4. Plain English, Please!
There is nothing more frustrating to a user than headlines, paragraphs and graphics that make little or no sense to them.
Always strive to speak plain, simple English in the active voice when writing for the web. Catch phrases, cliches and jargon are obstacles to understanding.
Journalists, as a rule, assume an eighth grade reading level when writing articles. This is a great rule to follow if you desire to be understood.
What NOT to do (from another school):
Our office staff maintains records for all students who have been admitted to the college. We are committed to providing students, faculty and other employees with customer-oriented administrative support for registration, maintenance of student records and academic history, graduation, transcripts, academic standing and other related areas. Students are encouraged to contact the Office of the Registrar with any questions they may have regarding their records.
Let’s try that again:
The Office of the Registrar is responsible for maintaining student records at the college.
We provide students with the following types of records:
- Academic History
- Academic Standing
- Other related areas (Feel free to ask!)
Request your transcripts or other records here.
Contact us if you have further questions.
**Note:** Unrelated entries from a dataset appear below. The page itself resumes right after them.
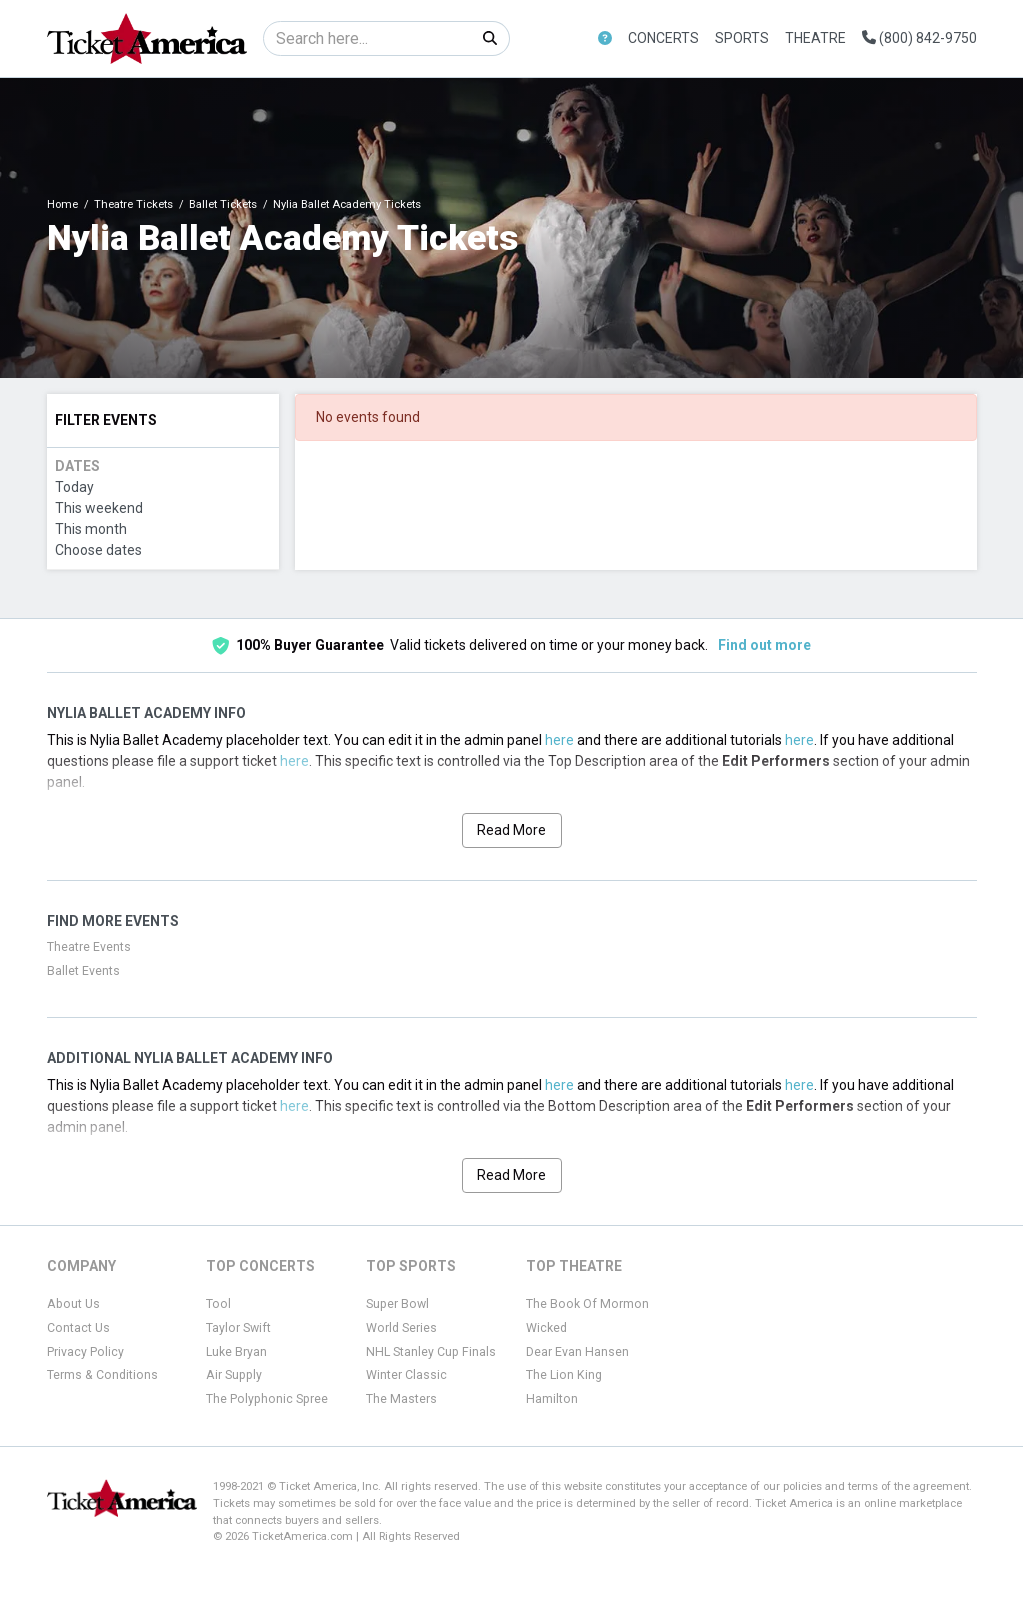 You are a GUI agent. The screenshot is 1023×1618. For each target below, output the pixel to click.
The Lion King (564, 1375)
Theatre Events (89, 947)
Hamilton (552, 1399)
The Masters (401, 1399)
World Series (401, 1328)
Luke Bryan (236, 1352)
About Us (73, 1304)
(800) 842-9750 (919, 38)
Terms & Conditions (102, 1375)
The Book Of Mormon (587, 1304)
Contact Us (78, 1328)
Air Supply (234, 1375)
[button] (605, 38)
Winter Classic (406, 1375)
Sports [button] (742, 38)
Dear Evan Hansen (577, 1352)
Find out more (764, 645)
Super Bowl (397, 1304)
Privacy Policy (85, 1352)
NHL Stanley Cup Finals (431, 1352)
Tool (218, 1304)
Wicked (546, 1328)
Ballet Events (83, 971)
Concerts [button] (663, 38)
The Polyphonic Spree (267, 1399)
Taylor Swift (238, 1328)
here (559, 740)
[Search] (367, 38)
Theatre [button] (815, 38)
We look forward to helping you!
(Insert contact information here)
5. Keep It Fresh!
There is no better way to alienate users than letting your content stagnate.
This doesn’t mean that you have to add new pages and articles every day, but it does mean that you should be consistently “freshening up” the content that is there.
A website maintenance checklist:
- Make sure information is up-to-date, and that dates and times are accurate.
- Change out a photo on occasion. You can rotate through five or six, changing them out each week or two.
- Make sure outward-bound links are current. Siteimprove reports can assist you in finding and fixing broken links.
- Make a habit of adding an article, announcement or other news items at least once a week. It doesn’t have to be long. It just needs to be informative.
- Ask students and other users about the website: what they like, what they don’t like, what they find easy, what they find difficult. The responses will often lead you to good ideas.